**EXERCISE PROMPT**
In the records below, some lines contain "Revolution"; state the number of such lines and nothing else.

[Page-level text extractions]
───

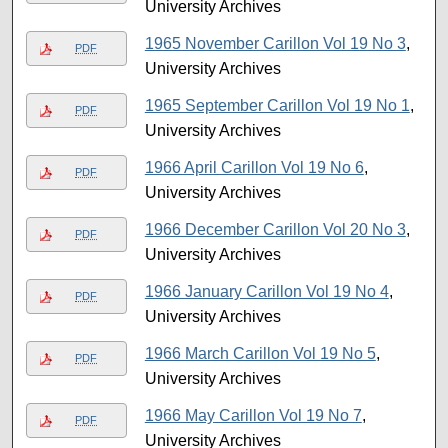
University Archives
1965 November Carillon Vol 19 No 3
,
PDF
University Archives
1965 September Carillon Vol 19 No 1
,
PDF
University Archives
1966 April Carillon Vol 19 No 6
,
PDF
University Archives
1966 December Carillon Vol 20 No 3
,
PDF
University Archives
1966 January Carillon Vol 19 No 4
,
PDF
University Archives
1966 March Carillon Vol 19 No 5
,
PDF
University Archives
1966 May Carillon Vol 19 No 7
,
PDF
University Archives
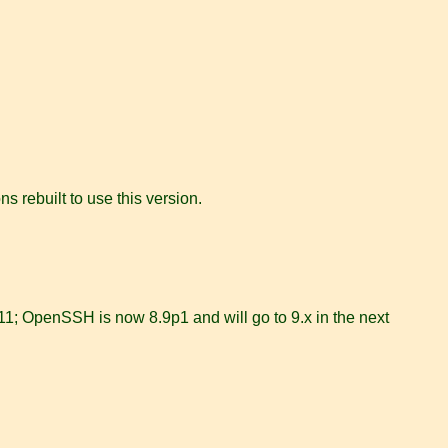
 rebuilt to use this version.
11; OpenSSH is now 8.9p1 and will go to 9.x in the next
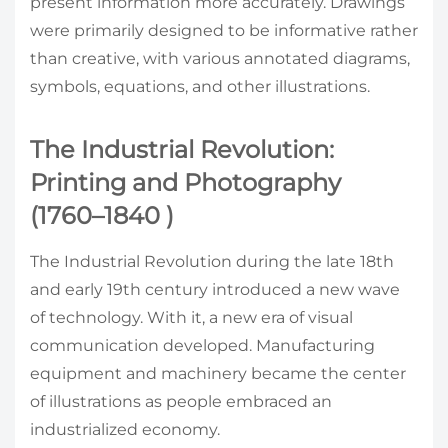
present information more accurately. Drawings
were primarily designed to be informative rather
than creative, with various annotated diagrams,
symbols, equations, and other illustrations.
The Industrial Revolution:
Printing and Photography
(1760–1840 )
The Industrial Revolution during the late 18th
and early 19th century introduced a new wave
of technology. With it, a new era of visual
communication developed. Manufacturing
equipment and machinery became the center
of illustrations as people embraced an
industrialized economy.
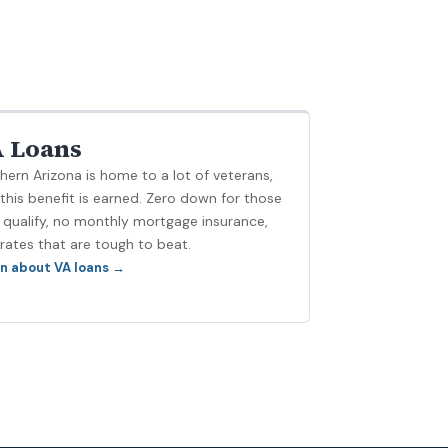
 Loans
hern Arizona is home to a lot of veterans,
this benefit is earned. Zero down for those
qualify, no monthly mortgage insurance,
rates that are tough to beat.
n about VA loans →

───

**RESPONSE**
2